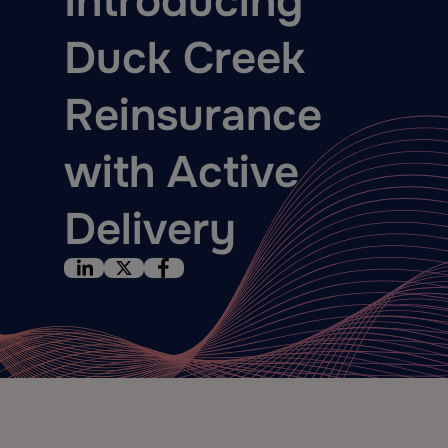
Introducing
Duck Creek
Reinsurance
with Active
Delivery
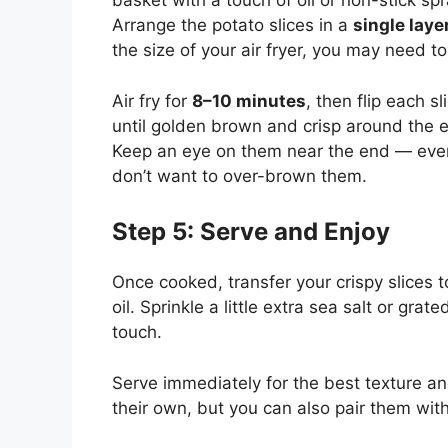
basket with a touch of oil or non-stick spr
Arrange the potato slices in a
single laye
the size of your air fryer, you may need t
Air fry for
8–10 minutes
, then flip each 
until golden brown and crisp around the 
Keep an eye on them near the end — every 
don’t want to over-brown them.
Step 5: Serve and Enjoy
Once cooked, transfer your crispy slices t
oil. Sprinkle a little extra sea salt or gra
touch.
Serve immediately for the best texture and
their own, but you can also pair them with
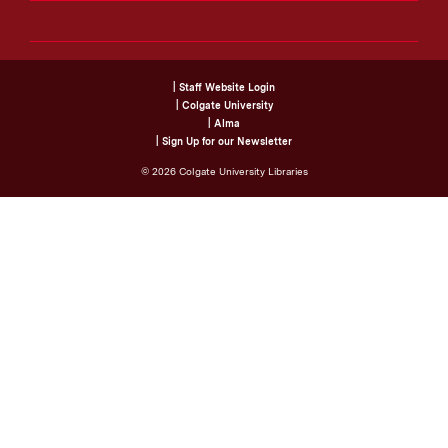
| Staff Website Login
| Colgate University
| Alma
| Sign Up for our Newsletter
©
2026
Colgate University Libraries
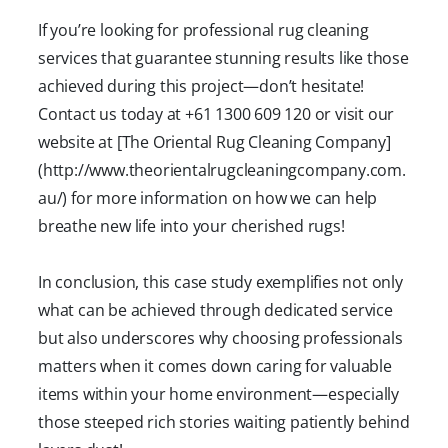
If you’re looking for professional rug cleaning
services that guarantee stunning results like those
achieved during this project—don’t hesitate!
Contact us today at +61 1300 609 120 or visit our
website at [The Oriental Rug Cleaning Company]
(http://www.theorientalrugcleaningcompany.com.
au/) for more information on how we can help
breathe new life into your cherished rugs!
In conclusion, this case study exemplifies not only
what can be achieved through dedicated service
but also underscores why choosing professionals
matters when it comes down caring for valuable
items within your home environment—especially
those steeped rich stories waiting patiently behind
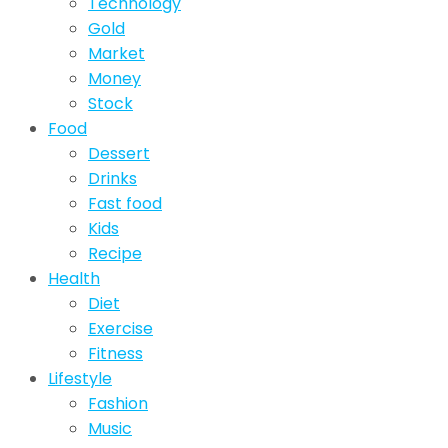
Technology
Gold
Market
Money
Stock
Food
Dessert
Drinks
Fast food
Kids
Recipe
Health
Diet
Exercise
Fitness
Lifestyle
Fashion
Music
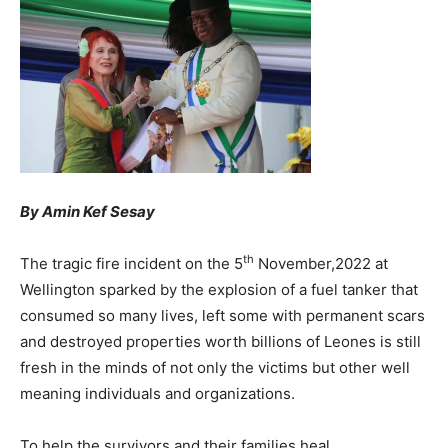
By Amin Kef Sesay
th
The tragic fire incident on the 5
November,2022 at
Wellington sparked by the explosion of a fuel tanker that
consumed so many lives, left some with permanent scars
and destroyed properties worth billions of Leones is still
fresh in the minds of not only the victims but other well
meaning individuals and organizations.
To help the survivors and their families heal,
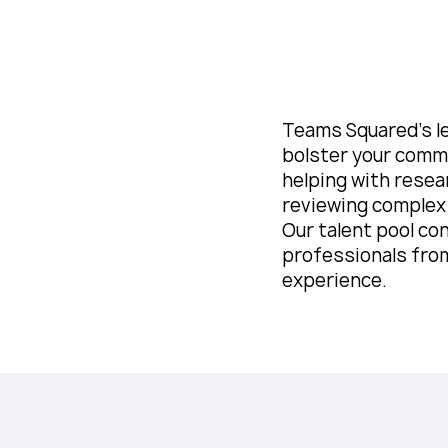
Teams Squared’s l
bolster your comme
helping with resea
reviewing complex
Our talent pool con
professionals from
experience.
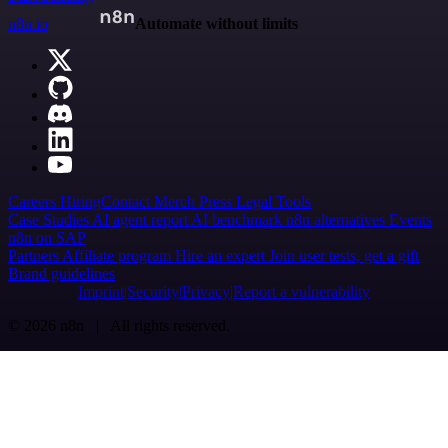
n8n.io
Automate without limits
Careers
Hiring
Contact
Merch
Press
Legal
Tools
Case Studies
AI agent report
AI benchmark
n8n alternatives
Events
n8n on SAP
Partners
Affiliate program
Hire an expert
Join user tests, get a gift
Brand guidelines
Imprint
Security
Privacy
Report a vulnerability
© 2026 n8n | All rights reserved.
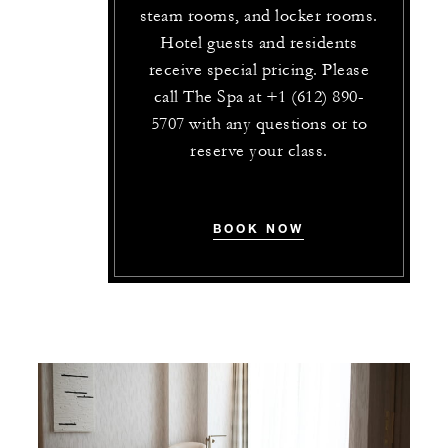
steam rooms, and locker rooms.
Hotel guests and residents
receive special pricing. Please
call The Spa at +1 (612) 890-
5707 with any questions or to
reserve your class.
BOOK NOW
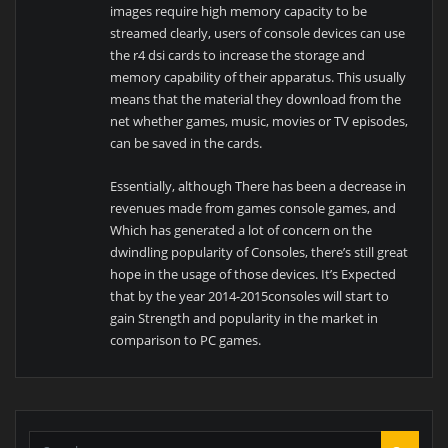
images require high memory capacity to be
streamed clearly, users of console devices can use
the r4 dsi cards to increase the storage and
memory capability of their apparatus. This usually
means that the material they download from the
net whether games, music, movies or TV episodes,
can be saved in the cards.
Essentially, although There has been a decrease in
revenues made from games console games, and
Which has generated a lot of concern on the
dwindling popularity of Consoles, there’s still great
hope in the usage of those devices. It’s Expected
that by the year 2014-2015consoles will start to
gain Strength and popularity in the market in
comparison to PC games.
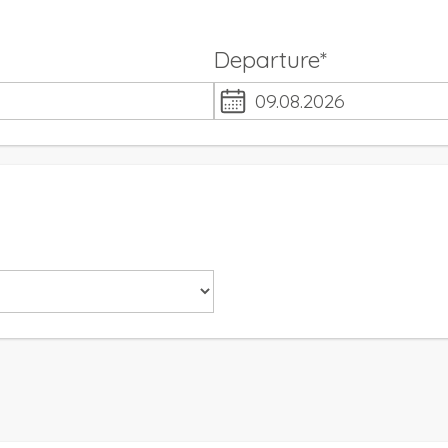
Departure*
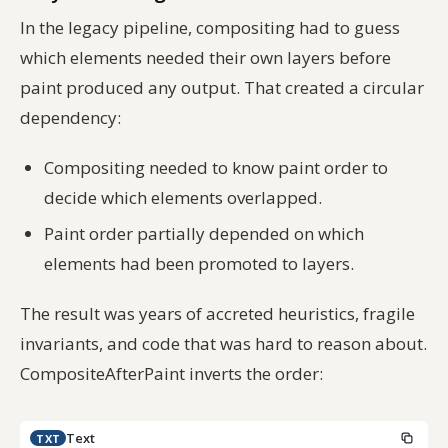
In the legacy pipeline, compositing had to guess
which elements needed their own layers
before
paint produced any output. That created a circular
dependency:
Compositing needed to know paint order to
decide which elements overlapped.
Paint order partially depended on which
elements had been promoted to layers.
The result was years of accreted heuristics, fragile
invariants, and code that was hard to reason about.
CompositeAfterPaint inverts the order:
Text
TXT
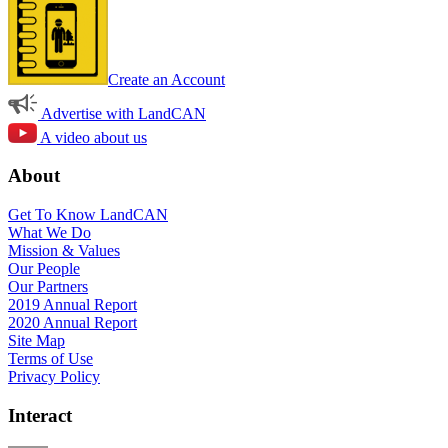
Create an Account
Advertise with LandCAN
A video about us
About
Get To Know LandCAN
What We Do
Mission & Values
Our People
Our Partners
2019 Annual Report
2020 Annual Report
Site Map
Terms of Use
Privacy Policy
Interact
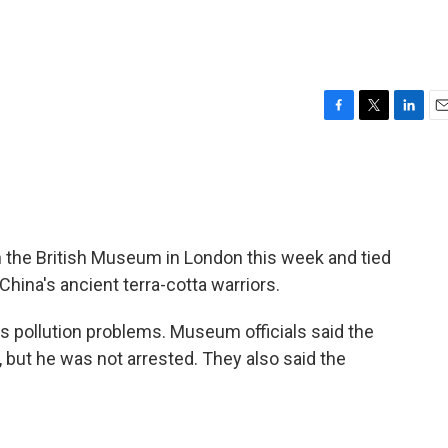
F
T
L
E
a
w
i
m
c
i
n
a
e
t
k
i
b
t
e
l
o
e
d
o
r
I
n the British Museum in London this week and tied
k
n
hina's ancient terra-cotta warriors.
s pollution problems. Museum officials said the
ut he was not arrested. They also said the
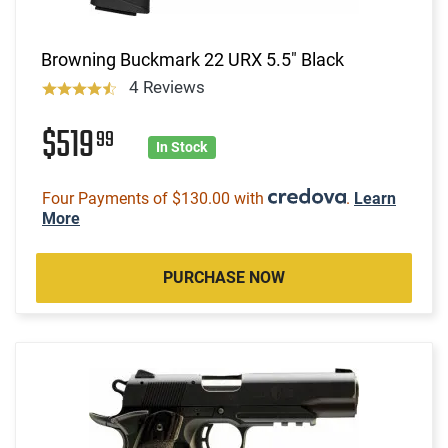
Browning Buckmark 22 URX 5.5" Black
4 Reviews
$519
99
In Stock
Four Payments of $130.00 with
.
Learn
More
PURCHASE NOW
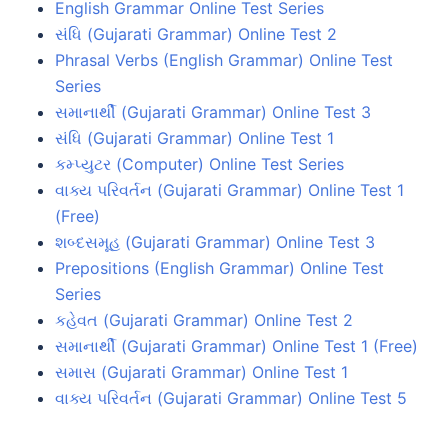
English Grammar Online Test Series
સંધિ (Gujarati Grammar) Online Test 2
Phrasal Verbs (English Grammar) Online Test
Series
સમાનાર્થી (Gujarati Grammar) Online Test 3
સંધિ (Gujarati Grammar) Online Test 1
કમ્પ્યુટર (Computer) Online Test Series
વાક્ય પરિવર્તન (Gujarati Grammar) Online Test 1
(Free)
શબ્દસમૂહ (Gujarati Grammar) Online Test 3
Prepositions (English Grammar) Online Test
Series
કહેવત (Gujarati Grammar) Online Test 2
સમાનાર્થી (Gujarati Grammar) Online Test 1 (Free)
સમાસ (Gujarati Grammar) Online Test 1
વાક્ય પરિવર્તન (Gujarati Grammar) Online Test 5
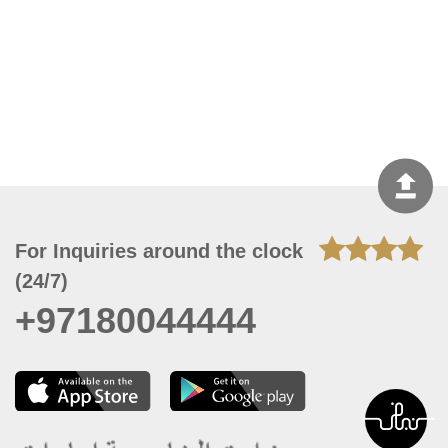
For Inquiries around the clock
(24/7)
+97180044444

◆ **Required action**:
Your answer should be each line from the entries that includes the string "University".

◆ **Exercise result**:
| Colgate University
Colgate University Libraries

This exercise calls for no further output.